Each line of the records below that holds "thoát" should be returned.
=== MATERIAL FOR THE TASK ===
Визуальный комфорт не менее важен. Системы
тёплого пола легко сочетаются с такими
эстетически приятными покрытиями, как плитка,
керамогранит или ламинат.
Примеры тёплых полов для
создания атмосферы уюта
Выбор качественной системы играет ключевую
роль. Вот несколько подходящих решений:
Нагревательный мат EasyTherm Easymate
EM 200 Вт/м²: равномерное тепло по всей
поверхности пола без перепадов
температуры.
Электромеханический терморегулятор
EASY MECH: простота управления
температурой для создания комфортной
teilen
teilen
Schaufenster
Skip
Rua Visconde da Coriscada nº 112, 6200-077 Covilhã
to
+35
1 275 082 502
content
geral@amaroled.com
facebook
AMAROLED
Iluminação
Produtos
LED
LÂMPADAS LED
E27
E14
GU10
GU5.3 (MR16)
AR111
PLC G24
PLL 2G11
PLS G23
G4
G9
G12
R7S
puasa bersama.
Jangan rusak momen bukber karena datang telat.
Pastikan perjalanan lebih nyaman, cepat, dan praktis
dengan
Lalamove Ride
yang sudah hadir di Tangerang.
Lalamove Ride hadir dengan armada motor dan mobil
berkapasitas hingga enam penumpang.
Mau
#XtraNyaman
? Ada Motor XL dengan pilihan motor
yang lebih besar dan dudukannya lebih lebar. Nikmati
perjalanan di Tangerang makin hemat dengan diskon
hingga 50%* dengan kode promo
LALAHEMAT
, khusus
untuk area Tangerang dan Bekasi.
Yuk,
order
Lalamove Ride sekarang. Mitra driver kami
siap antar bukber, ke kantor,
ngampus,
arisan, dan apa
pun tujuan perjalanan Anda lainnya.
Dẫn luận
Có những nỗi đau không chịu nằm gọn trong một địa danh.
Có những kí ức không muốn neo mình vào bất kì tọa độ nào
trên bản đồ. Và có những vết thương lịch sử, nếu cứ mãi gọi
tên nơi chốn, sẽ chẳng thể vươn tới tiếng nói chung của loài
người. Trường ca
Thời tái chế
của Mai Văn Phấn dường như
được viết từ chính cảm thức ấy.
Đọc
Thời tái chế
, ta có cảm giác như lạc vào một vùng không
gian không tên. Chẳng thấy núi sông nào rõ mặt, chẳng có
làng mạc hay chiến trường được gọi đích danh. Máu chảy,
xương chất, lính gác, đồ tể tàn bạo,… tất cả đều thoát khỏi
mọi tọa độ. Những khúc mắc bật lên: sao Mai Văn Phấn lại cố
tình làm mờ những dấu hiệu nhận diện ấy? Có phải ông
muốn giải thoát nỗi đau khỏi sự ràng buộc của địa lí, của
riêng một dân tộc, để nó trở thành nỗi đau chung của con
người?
===
=== MATERIAL FOR THE TASK ===
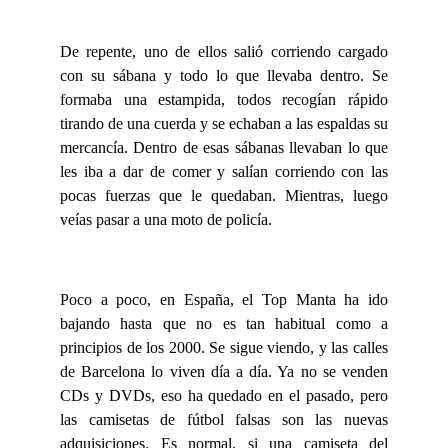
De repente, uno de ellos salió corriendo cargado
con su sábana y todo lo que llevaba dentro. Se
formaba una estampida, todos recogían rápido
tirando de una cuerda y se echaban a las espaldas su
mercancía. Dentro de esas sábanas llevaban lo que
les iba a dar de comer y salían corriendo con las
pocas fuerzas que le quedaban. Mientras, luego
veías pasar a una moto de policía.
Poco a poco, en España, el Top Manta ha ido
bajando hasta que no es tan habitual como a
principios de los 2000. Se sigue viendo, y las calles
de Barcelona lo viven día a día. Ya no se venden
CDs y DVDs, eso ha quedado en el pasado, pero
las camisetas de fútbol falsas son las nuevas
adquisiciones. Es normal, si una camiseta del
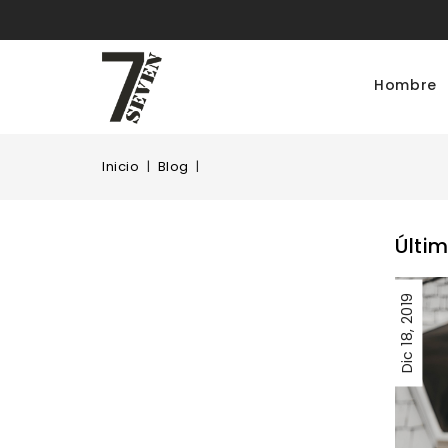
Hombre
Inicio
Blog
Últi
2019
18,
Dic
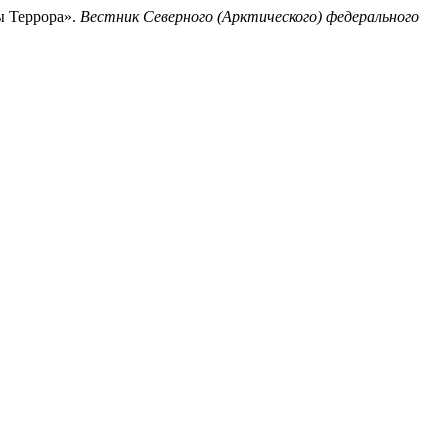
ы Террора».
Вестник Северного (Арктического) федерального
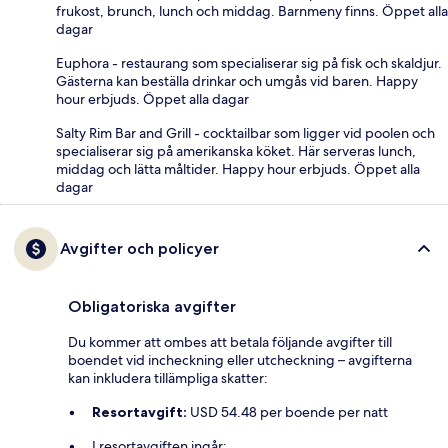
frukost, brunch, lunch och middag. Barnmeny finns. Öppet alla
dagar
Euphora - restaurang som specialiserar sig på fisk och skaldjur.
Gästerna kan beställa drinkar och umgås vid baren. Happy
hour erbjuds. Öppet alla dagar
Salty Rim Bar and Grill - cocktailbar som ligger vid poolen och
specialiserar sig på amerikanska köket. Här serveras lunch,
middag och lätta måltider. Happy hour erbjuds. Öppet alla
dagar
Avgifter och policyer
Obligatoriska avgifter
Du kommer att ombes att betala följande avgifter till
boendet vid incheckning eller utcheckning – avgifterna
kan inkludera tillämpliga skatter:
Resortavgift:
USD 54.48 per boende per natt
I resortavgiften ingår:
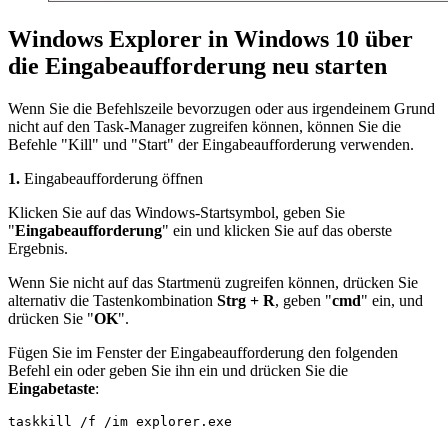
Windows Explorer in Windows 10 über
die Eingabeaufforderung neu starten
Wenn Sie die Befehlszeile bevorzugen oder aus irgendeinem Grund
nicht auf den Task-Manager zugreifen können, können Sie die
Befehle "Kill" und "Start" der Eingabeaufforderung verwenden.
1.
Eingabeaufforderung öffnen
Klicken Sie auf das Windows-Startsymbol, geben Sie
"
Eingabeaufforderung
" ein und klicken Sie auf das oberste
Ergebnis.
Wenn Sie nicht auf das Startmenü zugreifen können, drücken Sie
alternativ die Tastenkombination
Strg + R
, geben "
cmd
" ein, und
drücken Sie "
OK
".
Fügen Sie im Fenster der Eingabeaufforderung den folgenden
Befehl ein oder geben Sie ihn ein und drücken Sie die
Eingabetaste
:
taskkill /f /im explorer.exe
===
**OUTPUT OF THE TASK**
xương chất, lính gác, đồ tể tàn bạo,… tất cả đều thoát khỏi
muốn giải thoát nỗi đau khỏi sự ràng buộc của địa lí, của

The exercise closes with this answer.